From the moment I stepped into Rutgers Hillel, I knew this was a unique community but I was also able to recognize the struggles. When I first arrived at Rutgers last year, the Reform community was small and having a hard time finding its voice in the larger Hillel community. Now, a year later, we have a thriving community that is only growing. Even though I recognize the great accomplishments of this community, I tended to dwell on the things that were not going perfectly. I was envious of other universities where Reform was in the majority and wondered what I was doing wrong because we do not have the larger turnouts to events and services that other communities do. After this weekend, however, my perspective has been completely changed. I talked to student leaders from Hillels where they are the only active Reform Jew on campus and students who have no staff support. I learned that our Reform Educator, Sarah Magida, is one of the few people in all of Hillel International whose sole job is to reach out to Reform students on campus. Along with that, Rutgers Hillel on the whole has more support staff than almost all of the other universities that were represented at Biennial. I told other students that we had a staff person for each religious community, as well as additional staff that helps to make everything Hillel does possible. Honestly, I thought that every Hillel had a similar structure to this, but after Biennial I realized that the way Rutgers Hillel is organized is something I took for granted.

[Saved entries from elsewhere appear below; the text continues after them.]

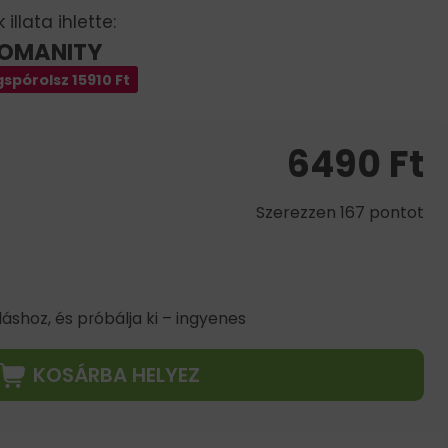
illata ihlette:
WOMANITY
spórolsz
15910
Ft
6490
Ft
Szerezzen 167 pontot
shoz, és próbálja ki – ingyenes
KOSÁRBA HELYEZ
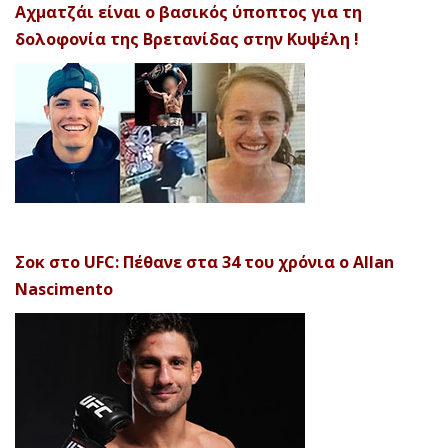
Αχματζάι είναι ο βασικός ύποπτος για τη
δολοφονία της Βρετανίδας στην Κυψέλη !
Σοκ στο UFC: Πέθανε στα 34 του χρόνια ο Allan
Nascimento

After coming home from Orlando, although I was much colder, my heart was warmed from knowing that I am part of a community that has an unmatched amount of support and love from the greater Jewish community. The Reform community at Rutgers has an incredible opportunity to provide Reform students with new and innovative ways to experience their Judaism, and after Biennial I know for certain that we have the support of the entire Reform Jewish community. Most importantly, I realized that sometimes, if you’re lucky, the grass is a beautiful shade of green right where you are; you just have to take a moment to see it.

Marlee Waldman '19, Julia Motis '17 and Paulee Manich '18 at URJ Biennial in November 2015

Marlee Waldman ’19, Julia Motis ’17 and Paulee Manich ’18 at URJ Biennial in November 2015

Rutgers Hillel developed the Reform Outreach Initiative, the first program on any campus dedicated to the Reform Movement. With a full-time Reform Educator, a cadre of student leaders, and support for programming, the Reform Movement now has a voice on the campus with the largest Jewish undergraduate population in the country, to complement our staff’s Orthodox Rabbinic couple and Conservative Rabbi.